Truth, Trauma and a Trans Am Tattoo

Submitted into Contest #259 in response to: Write a story that includes the line, "Is nobody going to say it?".... view prompt

2 comments

Inspirational Creative Nonfiction

This story contains sensitive content

This story contains themes of misogyny and emotional abuse, in addition to mention of substance misuse and a wee bit of swearing.



The Truth is, I despised my Uncle Dougie. Nothing about him felt safe. A tall boy in one hand and a Player’s Light in the other, he could not be described as kind, and too many beers spiralled quickly into mean and menacing.
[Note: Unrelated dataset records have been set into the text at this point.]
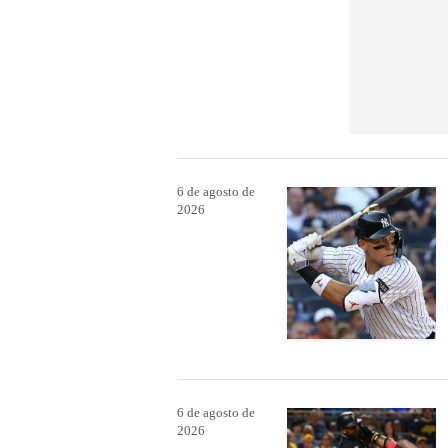
6 de agosto de
2026
6 de agosto de
2026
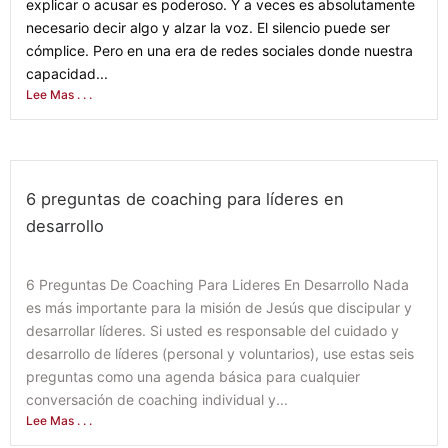
explicar o acusar es poderoso. Y a veces es absolutamente
necesario decir algo y alzar la voz. El silencio puede ser
cómplice. Pero en una era de redes sociales donde nuestra
capacidad...
Lee Mas . . .
6 preguntas de coaching para líderes en
desarrollo
April 4, 2022
6 Preguntas De Coaching Para Lideres En Desarrollo Nada
es más importante para la misión de Jesús que discipular y
desarrollar líderes. Si usted es responsable del cuidado y
desarrollo de líderes (personal y voluntarios), use estas seis
preguntas como una agenda básica para cualquier
conversación de coaching individual y...
Lee Mas . . .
He wounded with his words.


Hurling insults at innocent family members was his specialty. We endured, stuck in fear and disbelief. Except that he repeated the same pattern at every family gathering, always the worst on Christmas day, always the same target, his younger sister Susie. My aunt would finally break down under the weight of his abuse, tired of fighting back, leaving early, convinced that she was a ‘fat, worthless bitch.’ Why did he pick on her and leave his two older sisters alone? Who kept inviting this asshole to family Christmas in the first place? Why didn’t someone, anyone stand up to him? Because in the eyes of this family’s patriarch, he was the Golden Boy and he could do no wrong.


He left wreckage.


Failed marriage to the only woman who brought light to our family, estranged from his children, allegations of abuse, inherited everything and refused to share the wealth with his sisters, tarnished the family business with his dirty habits. He was found in a pool of his own blood. 52. The body can only take so much poison.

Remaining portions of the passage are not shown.